Avenues of Blog Influence

By shel israel on corporate blogging

A couple of days ago, I was invited in to visit some folk at Biz 360, the market intelligence company.  They've been around a while and I can remember back in the late 90s when I was running a PR firm wishing that I could afford their stuff.

Times change. Now there's blogging, which is highly decentralized, dynamic and topically skewed. If you are interested in corporate blogging, you may find this blog useful and consider some of what I post, influential some of the time  If your passion is hummingbirds, then despite the numerical rankings that blog search engines say I have absolutely zero influence.

Even on my own topic, on a given, someone you and I have never heard of may post something on a subject I write regularly about, and that may have the most influence in the world on a given day. Likewise, having big numbers, as most A-Listers will confide, does not necessarily show influence. It depends on who those readers are.  If you are a business blogger, a tech editor at the New York Times is worth to my influence, more than six godzillian MySpacers.

This is interesting to me.  It's a nightmare to an analytics company, trying to sell market intelligence to Fortune 1000 companies. Our session began with them showing me a sample comparison chart of blogger numbers v traditional media coverage of a theoretical company.

I kind of wrecked the presentation,by asking why it mattered whether the original source of information comes from a blogger or an editor.  We all monitor each other all the time.  We influence each other. They abandoned the presentation and we just talked.

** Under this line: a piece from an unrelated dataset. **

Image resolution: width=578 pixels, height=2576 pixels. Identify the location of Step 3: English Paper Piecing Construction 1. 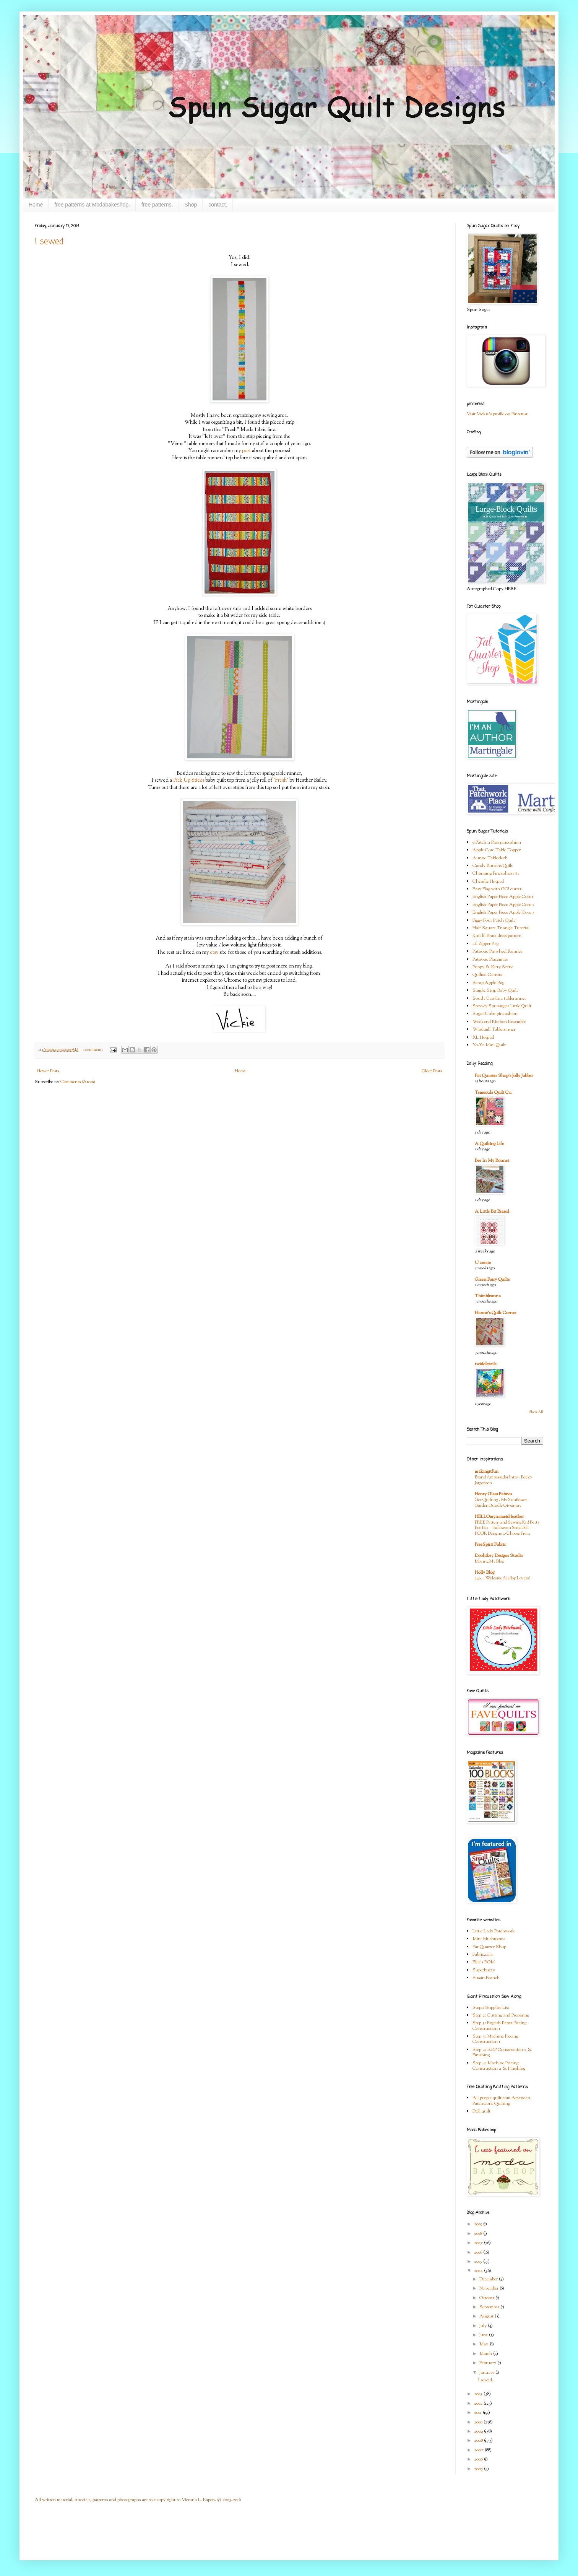 (499, 2026).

Okay, I mostly did the talking. I guess they impressed me because they listened closely and because half the group who were in the room came from development, rather than marketing.  The engineers mostly just listened for two hours.

Somewhere, near the end I asked if they had thought of visual mapping of how blogging flows. I said that if you wanted to understand influence, a visual map would allow companies to see the avenues of influence where information flows. For example, I mentioned Gautam Ghosh, a Bangalore-based blogger whom I followed. Gautum is a known and respected blogger, but few people would call him an A-Lister.

But I read him.  Scoble reads me, and just about everyone including national business editors read Scoble. Perhaps Gautam reads someone who has just 4-5 links. That someone has a direct avenue of influence that can easily get what he or she has to say onto the front page of the New York Times within one day if the topic and content were rel event to everyone on this avenue. Of course, each stop on this avenue actually intersects with other avenues.

Such a visual map would be enormously complex.  But Manuel Lima, from VisualComplexity has already begun creating visual maps containing extremely complex information. Nothing he has done, so far, would be as complex as a global map that depicts a company's avenues of influence. But it is getting increasingly clear that any blogger can leave the blogosphere at any time, and the influence would get redistributed along the avenue he abandoned.

But this is what it will take to allow a major company to get the important answer.  The question is not really, what 10 bloggers have the most influence, but rather what avenues does information travel along that generate the most influence.  it is nearly irrelevant at what intersection that information enters the avenue, or so it seems to me.

I don't know if I was any help at all to the folks at 360.  But I am on the side of better analytics. Until some company like them or Umbria or some unknown Web 2.0 startup gives the folks in the world's largest marketing departments some rel event analytics, corporate adoption will continue to meander at a pace that I feel is short of fast track speeds.